In [112]:
import pandas as pd
import matplotlib.pyplot as plt
import seaborn as sns
from matplotlib import rcParams
import warnings

Reading Training File

In [113]:
train_data=pd.read_csv('../input/store-sales-time-series-forecasting/train.csv')
train_data.head()

Reading other supplementary file

In [114]:
stores=pd.read_csv('../input/store-sales-time-series-forecasting/stores.csv')
holidays=pd.read_csv('../input/store-sales-time-series-forecasting/holidays_events.csv')
oil=pd.read_csv('../input/store-sales-time-series-forecasting/oil.csv')
transactions = pd.read_csv('../input/store-sales-time-series-forecasting/transactions.csv')

In [115]:
train_data['date']=pd.to_datetime(train_data['date'])
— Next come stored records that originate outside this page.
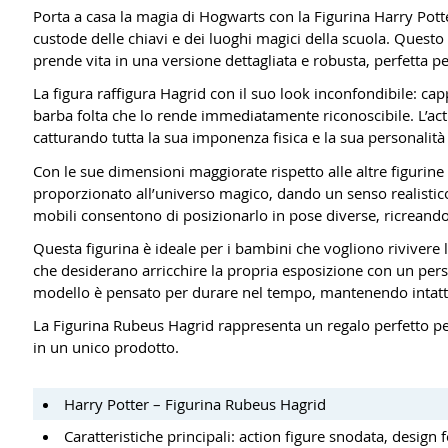
Porta a casa la magia di Hogwarts con la Figurina Harry Pott
custode delle chiavi e dei luoghi magici della scuola. Quest
prende vita in una versione dettagliata e robusta, perfetta per
La figura raffigura Hagrid con il suo look inconfondibile: capp
barba folta che lo rende immediatamente riconoscibile. L’acti
catturando tutta la sua imponenza fisica e la sua personalità
Con le sue dimensioni maggiorate rispetto alle altre figurine
proporzionato all’universo magico, dando un senso realistico
mobili consentono di posizionarlo in pose diverse, ricrean
Questa figurina è ideale per i bambini che vogliono rivivere l
che desiderano arricchire la propria esposizione con un pers
modello è pensato per durare nel tempo, mantenendo intatto
La Figurina Rubeus Hagrid rappresenta un regalo perfetto per 
in un unico prodotto.
Harry Potter – Figurina Rubeus Hagrid
Caratteristiche principali: action figure snodata, design f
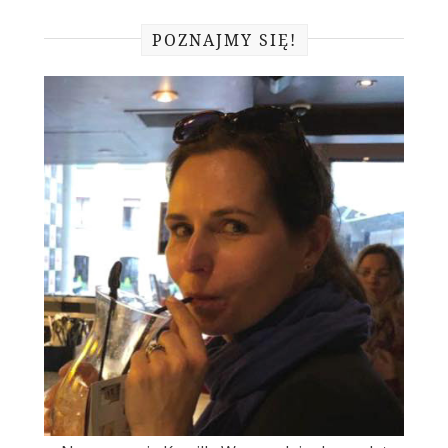
POZNAJMY SIĘ!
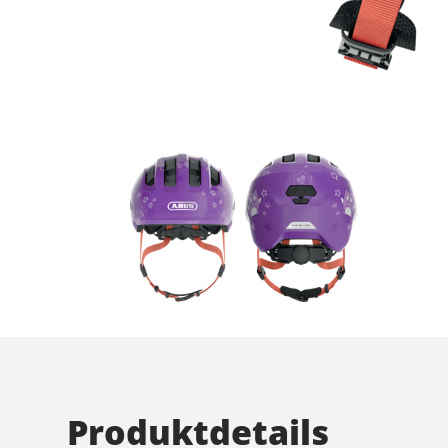
Produktdetails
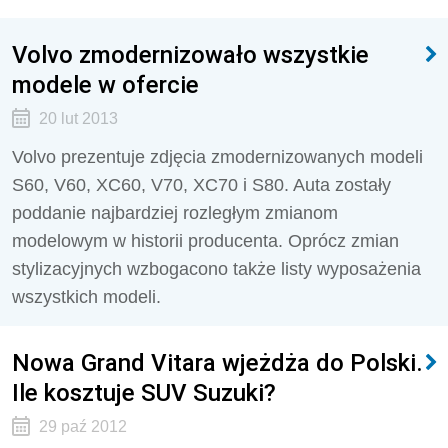
Volvo zmodernizowało wszystkie
modele w ofercie
20 lut 2013
Volvo prezentuje zdjęcia zmodernizowanych modeli
S60, V60, XC60, V70, XC70 i S80. Auta zostały
poddanie najbardziej rozległym zmianom
modelowym w historii producenta. Oprócz zmian
stylizacyjnych wzbogacono także listy wyposażenia
wszystkich modeli.
Nowa Grand Vitara wjeżdża do Polski.
Ile kosztuje SUV Suzuki?
29 paź 2012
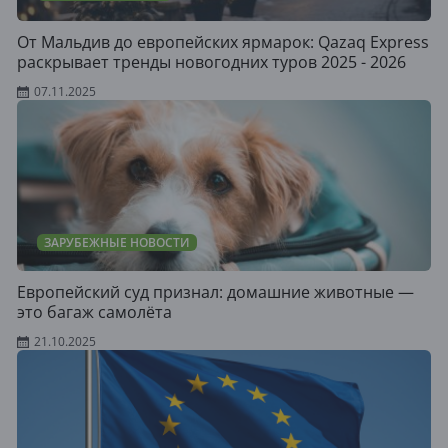
От Мальдив до европейских ярмарок: Qazaq Express
раскрывает тренды новогодних туров 2025 - 2026
07.11.2025
ЗАРУБЕЖНЫЕ НОВОСТИ
Европейский суд признал: домашние животные —
это багаж самолёта
21.10.2025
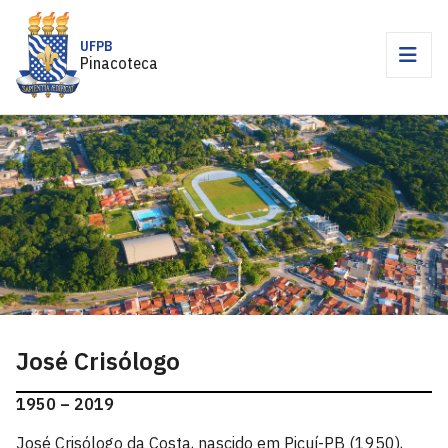
UFPB
Pinacoteca
José Crisólogo
1950 – 2019
José Crisólogo da Costa, nascido em Picuí-PB (1950),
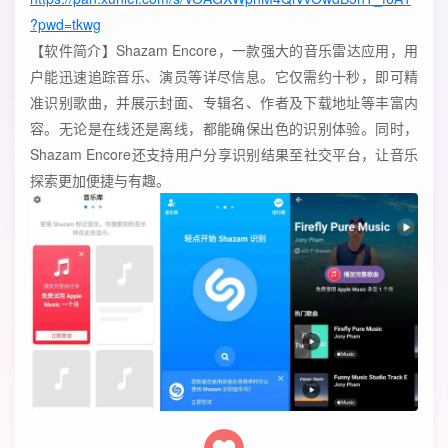
?pwd=tkwg
【软件简介】Shazam Encore，一款强大的音乐雷达应用，用
户能迅速追踪音乐、演员等详尽信息。它仅需约十秒，即可精
准识别歌曲，并展示封面、专辑名、作者及下载地址等丰富内
容。无论是在线还是离线，都能确保出色的识别体验。同时，
Shazam Encore还支持用户分享识别结果至社交平台，让音乐
探索更加便捷与有趣。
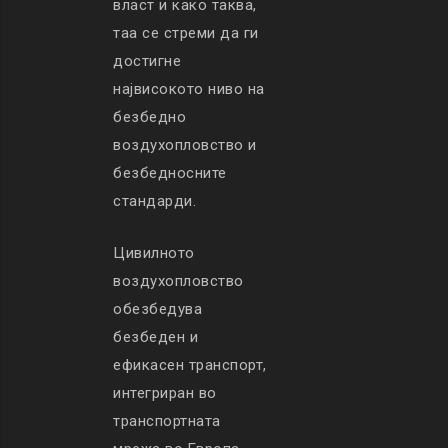
власт и како таква,
таа се стреми да ги
достигне
највисокото ниво на
безбедно
воздухопловство и
безбедносните
стандарди.
Цивилното
воздухопловство
обезбедува
безбеден и
ефикасен транспорт,
интегриран во
транспортната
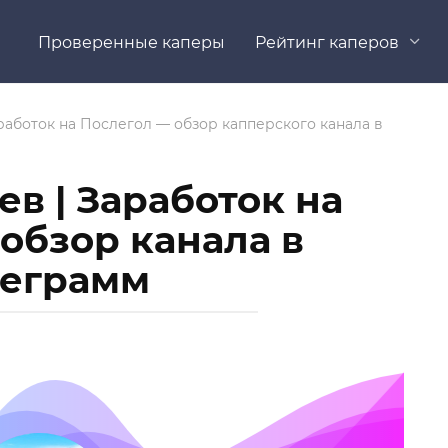
Проверенные каперы
Рейтинг каперов
работок на Послегол — обзор капперского канала в
в | Заработок на
 обзор канала в
леграмм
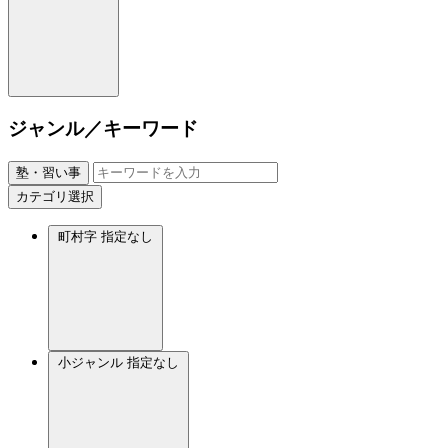
ジャンル／キーワード
塾・習い事
カテゴリ選択
町村字
指定なし
小ジャンル
指定なし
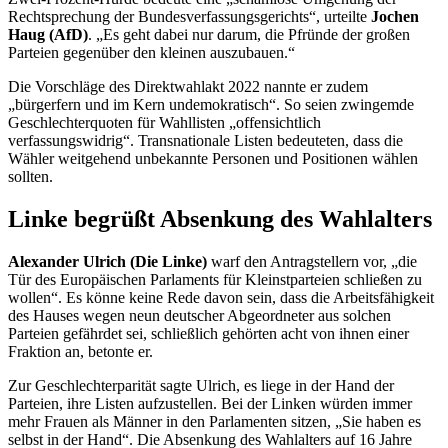
Rechtsprechung der Bundesverfassungsgerichts“, urteilte
Jochen
Haug (AfD)
. „Es geht dabei nur darum, die Pfründe der großen
Parteien gegenüber den kleinen auszubauen.“
Die Vorschläge des Direktwahlakt 2022 nannte er zudem
„bürgerfern und im Kern undemokratisch“. So seien zwingemde
Geschlechterquoten für Wahllisten „offensichtlich
verfassungswidrig“. Transnationale Listen bedeuteten, dass die
Wähler weitgehend unbekannte Personen und Positionen wählen
sollten.
Linke begrüßt Absenkung des Wahlalters
Alexander Ulrich (Die Linke)
warf den Antragstellern vor, „die
Tür des Europäischen Parlaments für Kleinstparteien schließen zu
wollen“. Es könne keine Rede davon sein, dass die Arbeitsfähigkeit
des Hauses wegen neun deutscher Abgeordneter aus solchen
Parteien gefährdet sei, schließlich gehörten acht von ihnen einer
Fraktion an, betonte er.
Zur Geschlechterparität sagte Ulrich, es liege in der Hand der
Parteien, ihre Listen aufzustellen. Bei der Linken würden immer
mehr Frauen als Männer in den Parlamenten sitzen, „Sie haben es
selbst in der Hand“. Die Absenkung des Wahlalters auf 16 Jahre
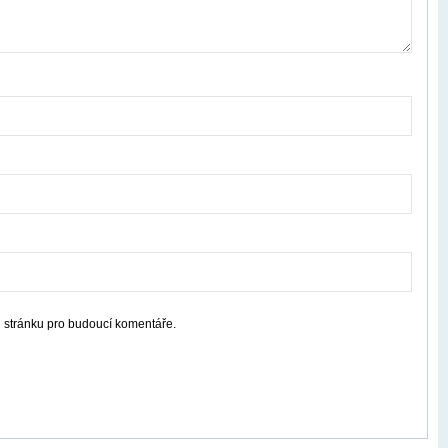
u stránku pro budoucí komentáře.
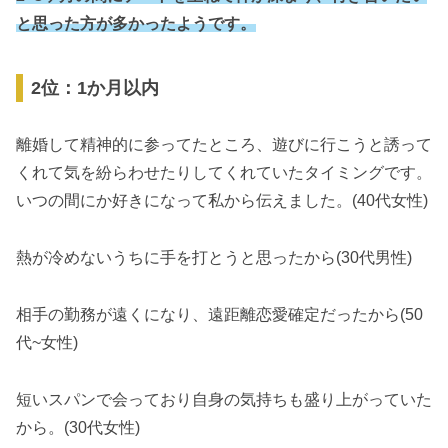
と思った方が多かったようです。
2位：1か月以内
離婚して精神的に参ってたところ、遊びに行こうと誘って
くれて気を紛らわせたりしてくれていたタイミングです。
いつの間にか好きになって私から伝えました。(40代女性)
熱が冷めないうちに手を打とうと思ったから(30代男性)
相手の勤務が遠くになり、遠距離恋愛確定だったから(50
代~女性)
短いスパンで会っており自身の気持ちも盛り上がっていた
から。(30代女性)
Merging store data with transaction table

In [116]:
store_data=pd.merge(train_data,stores,on='store_nbr',how='left')
store_data.head()

Average unit sales for each state

In [117]:
state_sales = store_data.groupby(['state'], as_index=False).sales.sum()
state_sales = state_sales.sort_values(by='sales',ascending=False)

In [118]:
state_sales.head()

In [119]:
sns.set(rc={'figure.figsize':(18,5)})
ax = sns.barplot(x="state", y="sales", data=state_sales)
plt.title('Total sales per state')
plt.xlabel('State')
plt.ylabel('Total Sales')
plt.xticks(rotation='60')
plt.show()

From the above data, we can infer that the city of Pichincho contributes for very amount of sales

City wise sales Analysis

In [120]:
city_sales = store_data.groupby(['city'],as_index=False)['sales'].sum()
city_sales=city_sales.sort_values(by='sales',ascending=False)

In [121]:
city_sales.head()

In [122]:
sns.set(rc={'figure.figsize':(18,5)})
ax = sns.barplot(x="city", y="sales", data=city_sales)
plt.title('Total sales per City')
plt.xlabel('City')
plt.ylabel('Total Sales')
plt.xticks(rotation='90')
plt.show()

In [123]:
store_data[store_data['city']=='Quito']

From the above chart, max of products are sold from store loacted at Quito

Sales per Store

In [124]:
#Total unit sales per store
store_sales=store_data.groupby(['store_nbr'],as_index=False)['sales'].sum()
store_sales = store_sales.sort_values(by='sales',ascending=False)

In [125]:
store_sales.head()

In [126]:
sns.set(rc={'figure.figsize':(18,5)})
ax = sns.barplot(x="store_nbr", y="sales", data=store_sales)
plt.title('Total sales per City')
plt.xlabel('Store Number')
plt.ylabel('Total Sales')
plt.xticks(rotation='90')
plt.show()

In [127]:
#Checking which state generates the highest sales
store_data[(store_data['store_nbr']>=44) & (store_data['store_nbr']<50)]

In [128]:
pichincha_data=store_data[store_data['state']=='Pichincha']
pichincha_data.shape

In [129]:
pichincha_data['store_nbr'].value_counts()

In [130]:
pichincha_data_percent=(len(pichincha_data)/len(train_data))*100
pichincha_data_percent

From above, high sales volume 35% of the data is from the state Pinchincha so dropping this state data

In [131]:
store_data=store_data[store_data['state']!='Pichincha']
store_data.shape

Sales per unit Family of products

In [132]:
family_sales=store_data.groupby(['family'],as_index=False)['sales'].sum()
family_sales=family_sales.sort_values(by='sales',ascending=False)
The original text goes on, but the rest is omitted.